Assignment - For the word "Display", search the records and show each line in which it occurs.

─── Study material ───

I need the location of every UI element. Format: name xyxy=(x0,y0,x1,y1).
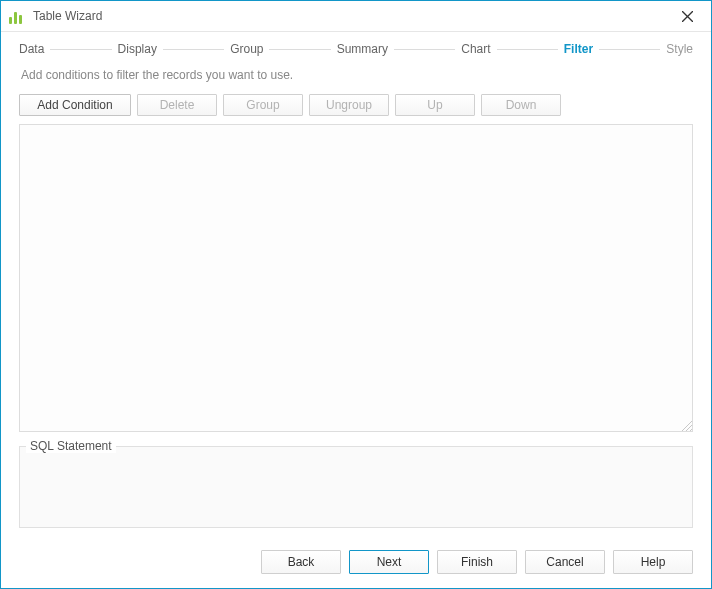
wizard-body: Add Condition Delete Group Ungroup Up Do… xyxy=(1,84,711,540)
step-summary[interactable]: Summary xyxy=(337,42,388,56)
table-wizard-window: Table Wizard Data Display Group Summary … xyxy=(0,0,712,589)
step-display[interactable]: Display xyxy=(118,42,157,56)
step-data[interactable]: Data xyxy=(19,42,44,56)
titlebar: Table Wizard xyxy=(1,1,711,32)
delete-button: Delete xyxy=(137,94,217,116)
step-separator xyxy=(394,49,455,50)
filter-toolbar: Add Condition Delete Group Ungroup Up Do… xyxy=(19,94,693,116)
step-group[interactable]: Group xyxy=(230,42,263,56)
add-condition-button[interactable]: Add Condition xyxy=(19,94,131,116)
conditions-list[interactable] xyxy=(19,124,693,432)
finish-button[interactable]: Finish xyxy=(437,550,517,574)
cancel-button[interactable]: Cancel xyxy=(525,550,605,574)
sql-statement-legend: SQL Statement xyxy=(26,439,116,453)
up-button: Up xyxy=(395,94,475,116)
step-chart[interactable]: Chart xyxy=(461,42,490,56)
group-button: Group xyxy=(223,94,303,116)
svg-line-4 xyxy=(690,429,692,431)
window-title: Table Wizard xyxy=(33,9,669,23)
wizard-footer: Back Next Finish Cancel Help xyxy=(1,540,711,588)
close-button[interactable] xyxy=(669,2,705,30)
step-separator xyxy=(269,49,330,50)
ungroup-button: Ungroup xyxy=(309,94,389,116)
next-button[interactable]: Next xyxy=(349,550,429,574)
step-separator xyxy=(599,49,660,50)
sql-statement-panel: SQL Statement xyxy=(19,446,693,528)
help-button[interactable]: Help xyxy=(613,550,693,574)
step-separator xyxy=(50,49,111,50)
wizard-steps: Data Display Group Summary Chart Filter … xyxy=(1,32,711,62)
step-filter[interactable]: Filter xyxy=(564,42,593,56)
step-separator xyxy=(163,49,224,50)
down-button: Down xyxy=(481,94,561,116)
wizard-description: Add conditions to filter the records you… xyxy=(1,62,711,84)
back-button[interactable]: Back xyxy=(261,550,341,574)
close-icon xyxy=(682,11,693,22)
resize-grip[interactable] xyxy=(678,417,692,431)
step-style[interactable]: Style xyxy=(666,42,693,56)
step-separator xyxy=(497,49,558,50)
resize-grip-icon xyxy=(678,417,692,431)
app-icon xyxy=(9,8,25,24)
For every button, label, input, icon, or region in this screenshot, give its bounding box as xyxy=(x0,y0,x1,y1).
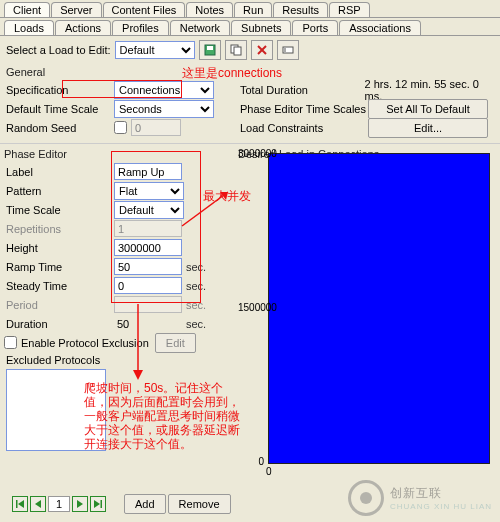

───

Exercise solution -
table-wizard-window: Table Wizard Data Display Group Summary … xyxy=(0,0,712,589)
step-display[interactable]: Display xyxy=(118,42,157,56)
wizard-steps: Data Display Group Summary Chart Filter … xyxy=(1,32,711,62)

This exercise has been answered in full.